Ce qui peut la faire confondre avec une DMLA
Cette dystrophie peut être confondue avec la DMLA du fait de la présence de lésions jaunâtres associées à une atrophie et une néovascularisation.
Ce qui la différencie d'une DMLA
Ce sont : l'âge de survenue avant 50 ans; une histoire familiale avec transmission autosomique dominante; la présence d'une lésion vitelliforme centrale sans drusen; l'aspect en OCT retrouvant le matériel hyperréflectif; un EOG anormal avec un rapport d'Arden diminué.
Dystrophie des cônes à début tardif
La dystrophie des cônes à début tardif doit aussi être considérée parmi les diagnostics différentiels de la DMLA (voir chapitre 11). L'âge de début est plus tardif qu'une dystrophie des cônes typiques, et débute après l'âge de 40 ans. Le fond d'œil est variable, allant d'anomalies pigmentaires peu spécifiques à une maculopathie en « œil de bœuf» ou une atrophie maculaire. Une pâleur papillaire associée a été décrite.
Ce qui peut la faire confondre avec une DMLA
Cette dystrophie peut être confondue avec la DMLA du fait des anomalies pigmentaires et de l'existence d'une atrophie maculaire.
Ce qui la différencie d'une DMLA
Ce sont l'absence de drusen, la pâleur papillaire et l'ERG global typique d'une dystrophie des cônes.
Conclusion
De nombreuses dystrophies maculaires et rétiniennes peuvent ressembler à la DMLA. Le diagnostic peut parfois être difficile et nécessite un interrogatoire détaillé, un examen ophtalmologique précis ainsi qu'une imagerie multimodale adaptée. L'électrophysiologie peut aider au diagnostic; cependant, la confirmation se fera au moindre doute par une analyse génétique. Il faut connaître les principaux diagnostics différentiels face à une suspicion de DMLA afin d'informer le patient sur le pronostic et les alternatives thérapeutiques.
À retenir
Un interrogatoire complet doit rechercher d'une histoire familiale et des symptômes inhabituels pour une DMLA.
Un âge de début de la maladie trop précoce (< 55 ans) doit remettre en question le diagnostic de DMLA.
L'imagerie multimodale est un élément clé du diagnostic, avec notamment l'autofluorescence, qui doit être systématiquement réalisée devant toute suspicion de DMLA.
En l'absence de drusen, le diagnostic de DMLA doit être remis en question.

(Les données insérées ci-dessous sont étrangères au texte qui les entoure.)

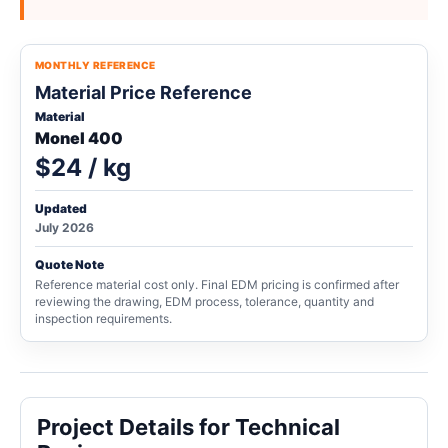
MONTHLY REFERENCE
Material Price Reference
Material
Monel 400
$24 / kg
Updated
July 2026
Quote Note
Reference material cost only. Final EDM pricing is confirmed after
reviewing the drawing, EDM process, tolerance, quantity and
inspection requirements.
Project Details for Technical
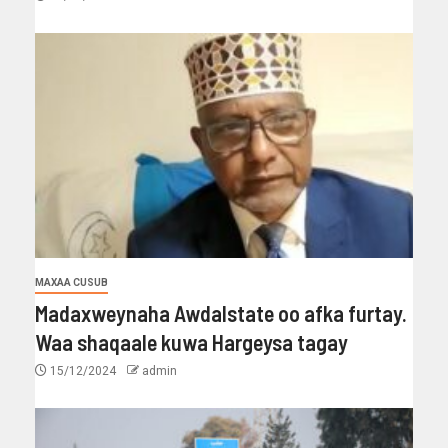
MAXAA CUSUB
Madaxweynaha Awdalstate oo afka furtay.
Waa shaqaale kuwa Hargeysa tagay
15/12/2024
admin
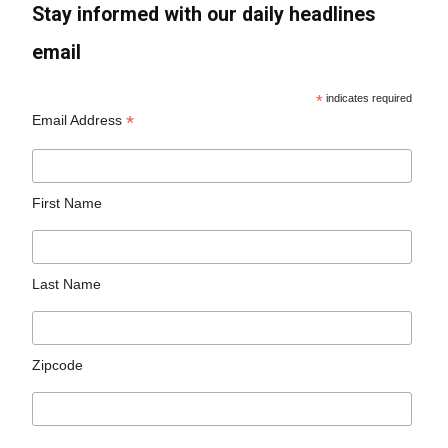
Stay informed with our daily headlines
email
*
indicates required
*
Email Address
First Name
Last Name
Zipcode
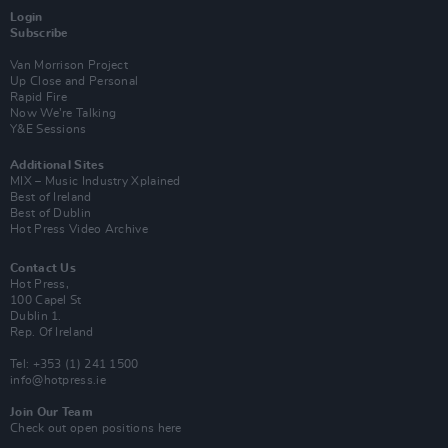
Login
Subscribe
Van Morrison Project
Up Close and Personal
Rapid Fire
Now We’re Talking
Y&E Sessions
Additional Sites
MIX – Music Industry Xplained
Best of Ireland
Best of Dublin
Hot Press Video Archive
Contact Us
Hot Press,
100 Capel St
Dublin 1.
Rep. Of Ireland
Tel: +353 (1) 241 1500
info@hotpress.ie
Join Our Team
Check out open positions here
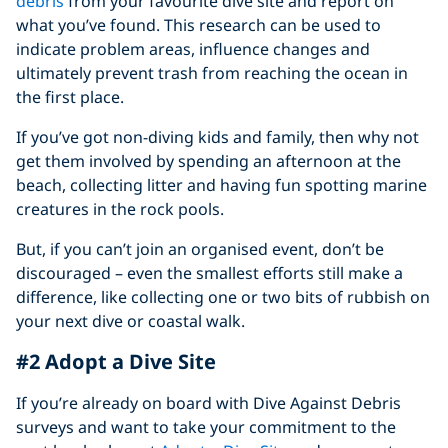
debris
from your favourite dive site and report on
what you’ve found. This research can be used to
indicate problem areas, influence changes and
ultimately prevent trash from reaching the ocean in
the first place.
If you’ve got non-diving kids and family, then why not
get them involved by spending an afternoon at the
beach, collecting litter and having fun spotting marine
creatures in the rock pools.
But, if you can’t join an organised event, don’t be
discouraged – even the smallest efforts still make a
difference, like collecting one or two bits of rubbish on
your next dive or coastal walk.
#2 Adopt a Dive Site
If you’re already on board with Dive Against Debris
surveys and want to take your commitment to the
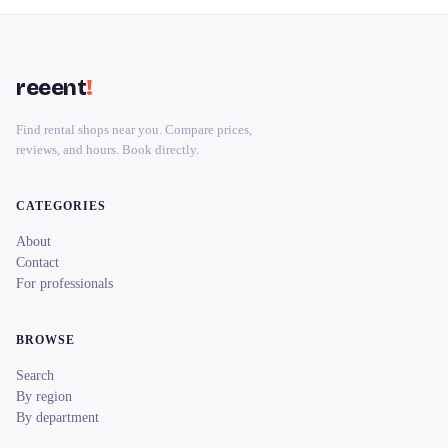
reeent
!
Find rental shops near you. Compare prices,
reviews, and hours. Book directly.
CATEGORIES
About
Contact
For professionals
BROWSE
Search
By region
By department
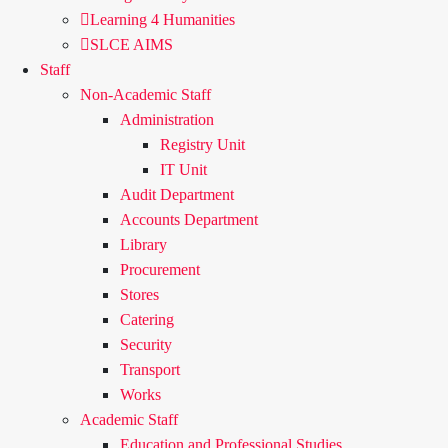
Learning 4 Humanities
SLCE AIMS
Staff
Non-Academic Staff
Administration
Registry Unit
IT Unit
Audit Department
Accounts Department
Library
Procurement
Stores
Catering
Security
Transport
Works
Academic Staff
Education and Professional Studies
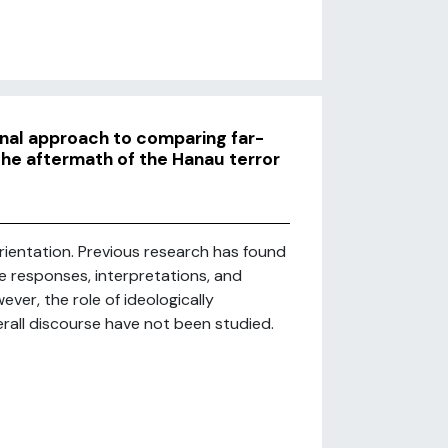
nal approach to comparing far-
 the aftermath of the Hanau terror
rientation. Previous research has found
te responses, interpretations, and
ver, the role of ideologically
rall discourse have not been studied.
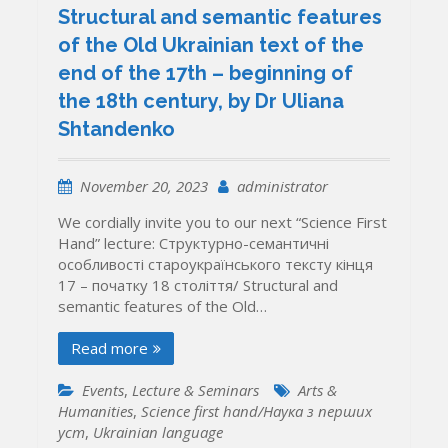
Structural and semantic features
of the Old Ukrainian text of the
end of the 17th – beginning of
the 18th century, by Dr Uliana
Shtandenko
November 20, 2023
administrator
We cordially invite you to our next “Science First
Hand” lecture: Структурно-семантичні
особливості староукраїнського тексту кінця
17 – початку 18 століття/ Structural and
semantic features of the Old…
Read more
Events
,
Lecture & Seminars
Arts &
Humanities
,
Science first hand/Наука з перших
уcт
,
Ukrainian language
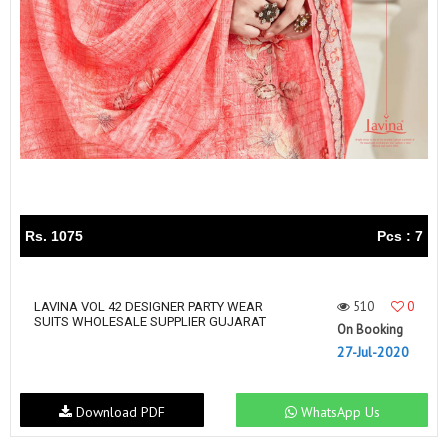
Rs. 1075
Pcs : 7
510
0
LAVINA VOL 42 DESIGNER PARTY WEAR
SUITS WHOLESALE SUPPLIER GUJARAT
On Booking
27-Jul-2020
Download PDF
WhatsApp Us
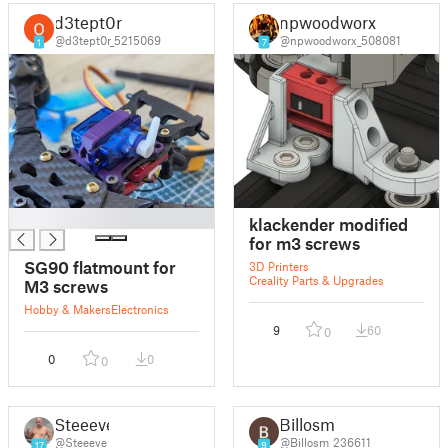
d3tept0r
npwoodworx
@d3tept0r_5215069
@npwoodworx_508081
1
7
█
klackender modified
for m3 screws
SG90 flatmount for
3D Printers
Creality Parts & Upgrades
M3 screws
Hobby & Makers
Electronics
9
60
0
0
0
0
Steeeve
Billosm
@Steeeve
@Billosm_236611
17
9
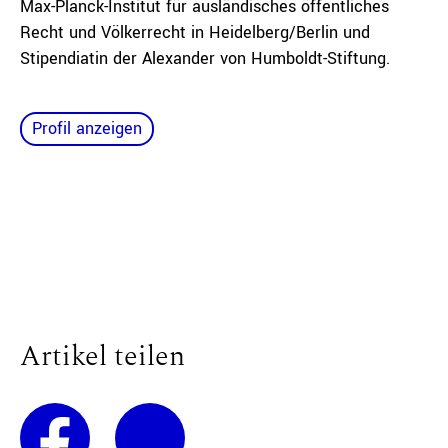
Max-Planck-Institut für ausländisches öffentliches
Recht und Völkerrecht in Heidelberg/Berlin und
Stipendiatin der Alexander von Humboldt-Stiftung.
Profil anzeigen
Artikel teilen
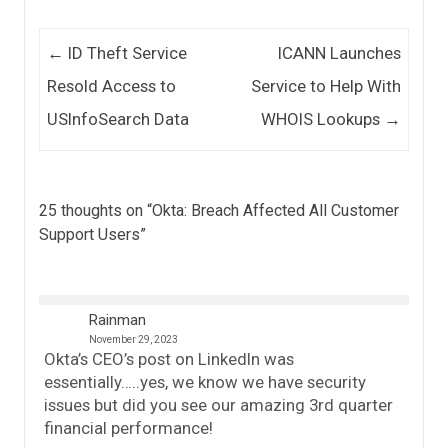
Post navigation
←
ID Theft Service
ICANN Launches
Resold Access to
Service to Help With
USInfoSearch Data
WHOIS Lookups
→
25 thoughts on “
Okta: Breach Affected All Customer
Support Users
”
Rainman
November 29, 2023
Okta’s CEO’s post on LinkedIn was
essentially…..yes, we know we have security
issues but did you see our amazing 3rd quarter
financial performance!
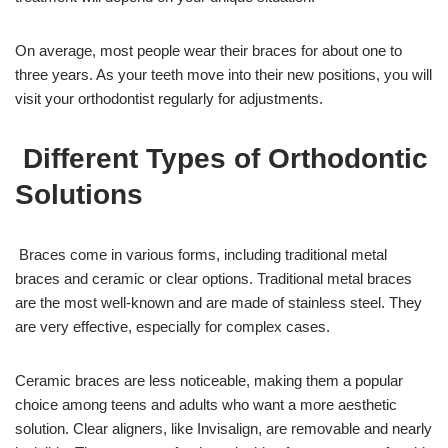
On average, most people wear their braces for about one to
three years. As your teeth move into their new positions, you will
visit your orthodontist regularly for adjustments.
Different Types of Orthodontic
Solutions
Braces come in various forms, including traditional metal
braces and ceramic or clear options. Traditional metal braces
are the most well-known and are made of stainless steel. They
are very effective, especially for complex cases.
Ceramic braces are less noticeable, making them a popular
choice among teens and adults who want a more aesthetic
solution. Clear aligners, like Invisalign, are removable and nearly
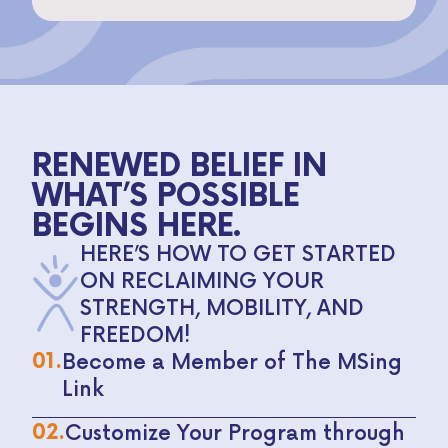
RENEWED BELIEF IN
WHAT’S POSSIBLE
BEGINS HERE.
HERE’S HOW TO GET STARTED
ON RECLAIMING YOUR
STRENGTH, MOBILITY, AND
FREEDOM!
01.
Become a Member of The MSing
Link
02.
Customize Your Program through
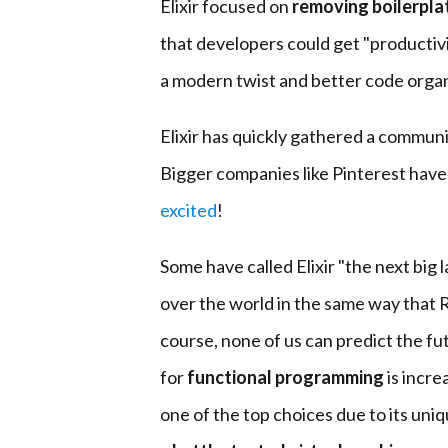
Elixir focused on
removing boilerpla
that developers could get "productivity
a modern twist and better code organ
Elixir has quickly gathered a communit
Bigger companies like Pinterest hav
excited
!
Some have called Elixir "the next big l
over the world in the same way that 
course, none of us can predict the fu
for
functional programming
is incre
one of the top choices due to its uni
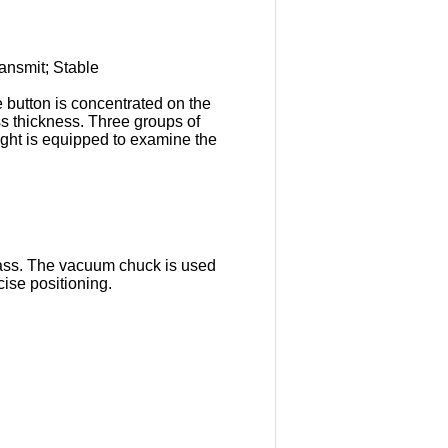
transmit; Stable
e button is concentrated on the
ss thickness. Three groups of
light is equipped to examine the
glass. The vacuum chuck is used
recise positioning.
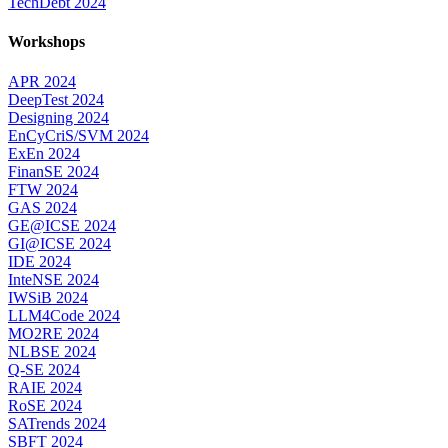
TechDebt 2024
Workshops
APR 2024
DeepTest 2024
Designing 2024
EnCyCriS/SVM 2024
ExEn 2024
FinanSE 2024
FTW 2024
GAS 2024
GE@ICSE 2024
GI@ICSE 2024
IDE 2024
InteNSE 2024
IWSiB 2024
LLM4Code 2024
MO2RE 2024
NLBSE 2024
Q-SE 2024
RAIE 2024
RoSE 2024
SATrends 2024
SBFT 2024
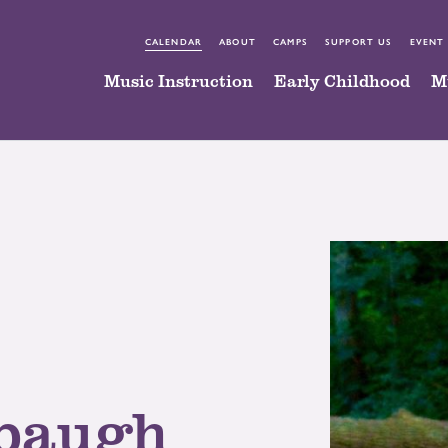
CALENDAR
ABOUT
CAMPS
SUPPORT US
EVENT
Music Instruction
Early Childhood
M
baugh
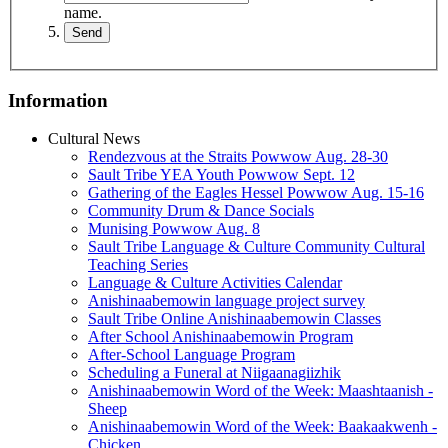
name.
Information
Cultural News
Rendezvous at the Straits Powwow Aug. 28‑30
Sault Tribe YEA Youth Powwow Sept. 12
Gathering of the Eagles Hessel Powwow Aug. 15‑16
Community Drum & Dance Socials
Munising Powwow Aug. 8
Sault Tribe Language & Culture Community Cultural
Teaching Series
Language & Culture Activities Calendar
Anishinaabemowin language project survey
Sault Tribe Online Anishinaabemowin Classes
After School Anishinaabemowin Program
After-School Language Program
Scheduling a Funeral at Niigaanagiizhik
Anishinaabemowin Word of the Week: Maashtaanish -
Sheep
Anishinaabemowin Word of the Week: Baakaakwenh -
Chicken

Il est essentiel de toujours considérer les principaux diagnostics différentiels avant de poser le diagnostic de DMLA, le diagnostic ayant un impact sur le pronostic et la nécessité éventuelle d'un conseil génétique avec information et examen des apparentés.
Au moindre doute, on aura recours à l'électrophysiologie ainsi qu'à une analyse génétique pour confirmer le diagnostic.